Now, because this ray of light is traveling from air to plastic, in other words, from a medium with a certain refractive index to a medium with a different refractive index, this ray of light is going to refract or change direction in the plastic block. We’ve specifically been told that the refracted ray in the block travels at an angle of 33 degrees to the line normal to the surface. And so if we imagine that this is the ray of light now traveling through the plastic block, then we can say that the angle between that ray of light and the normal line, which we will call here 𝜃 sub two, is equal to 33 degrees as we’ve been told in the question.

Now that we have drawn out the problem, we need to work out the refractive index of the plastic that results in this specific refraction. To do this, we need to recall Snell’s law. This is given by the equation 𝑛 sub 𝑖 multiplied by sin 𝜃 sub 𝑖 equals 𝑛 sub 𝑟 multiplied by sin 𝜃 sub 𝑟, where 𝑛 sub 𝑖 is the refractive index of the light ray’s initial material. 𝑛 sub 𝑟 is the refractive index of the light ray’s final material. 𝜃 sub 𝑖 is the angle of incident. And 𝜃 sub 𝑟 is the angle of refraction.

We want to calculate the refractive index of the plastic, which is the light ray’s final material. So we need to rearrange this equation to make 𝑛 sub 𝑟 the subject.

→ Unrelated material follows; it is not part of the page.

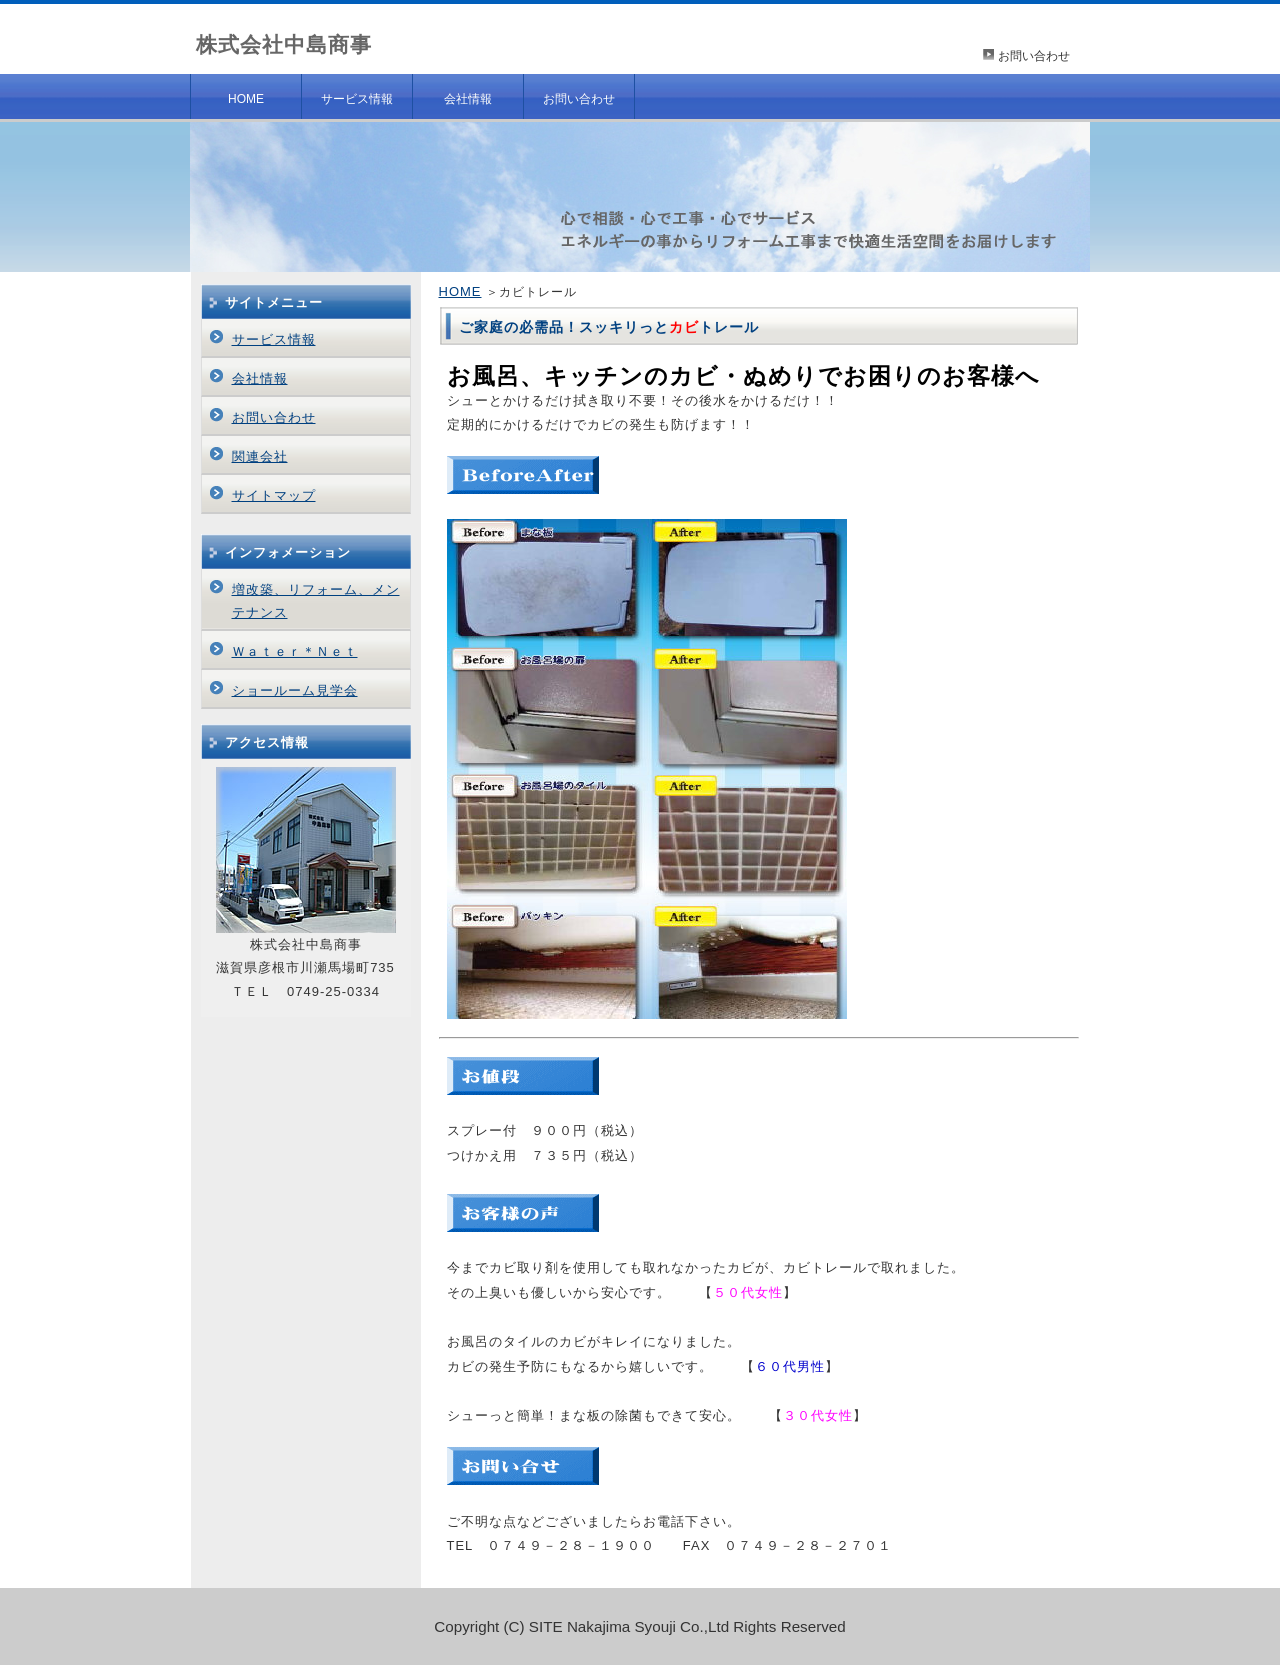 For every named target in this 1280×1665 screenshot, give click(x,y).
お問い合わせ (1034, 56)
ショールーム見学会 (295, 690)
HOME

We can do this by dividing both sides of the equation by sin 𝜃 sub 𝑟, which will leave us with 𝑛 sub 𝑟 equals 𝑛 sub 𝑖 sin 𝜃 sub 𝑖 over sin 𝜃 sub 𝑟.

Now, we are told in the question that the light ray’s initial material is air. So 𝑛 sub 𝑖 is the refractive index of air. We can recall that the refractive index of air is very close to one and can be approximated as equal to exactly one. So 𝑛 sub 𝑖 equals one. We also know that the angle of incidence is this angle here. So 𝜃 sub 𝑖 is equal to 45 degrees. And the angle of refraction is this angle here. So 𝜃 sub 𝑟 equals 33 degrees. Substituting these values into this equation and grabbing a calculator, we find that 𝑛 sub 𝑟 is equal to 1.298 and so on.

We need to give this answer to one decimal place. So, if we round this up, we find that 𝑛 sub 𝑟 is equal to 1.3. And we have arrived at the final answer. The refractive index of the plastic is 1.3.